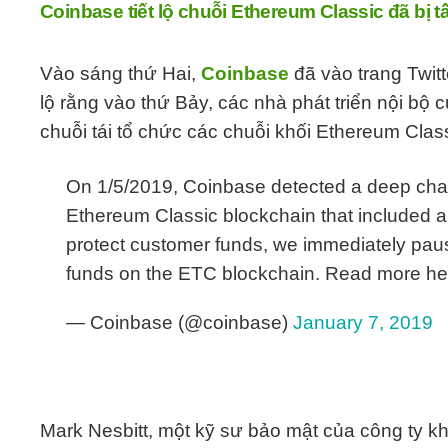
Coinbase tiết lộ chuỗi Ethereum Classic đã bị 
Vào sáng thứ Hai,
Coinbase
đã vào trang Twitt
lộ rằng vào thứ Bảy, các nhà phát triển nội bộ 
chuỗi tái tổ chức các chuỗi khối Ethereum Clas
On 1/5/2019, Coinbase detected a deep chain
Ethereum Classic blockchain that included a
protect customer funds, we immediately pa
funds on the ETC blockchain. Read more he
— Coinbase (@coinbase)
January 7, 2019
Mark Nesbitt, một kỹ sư bảo mật của công ty khởi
+ + + + + + +
▶ WHAT TO DO
Once you have found every line in the listing that holds the string "Ethereum", copy each of them.

▶ EXERCISE RESPONSE
Coinbase tiết lộ chuỗi Ethereum Classic đã bị 
chuỗi tái tổ chức các chuỗi khối Ethereum Clas
Ethereum Classic blockchain that included a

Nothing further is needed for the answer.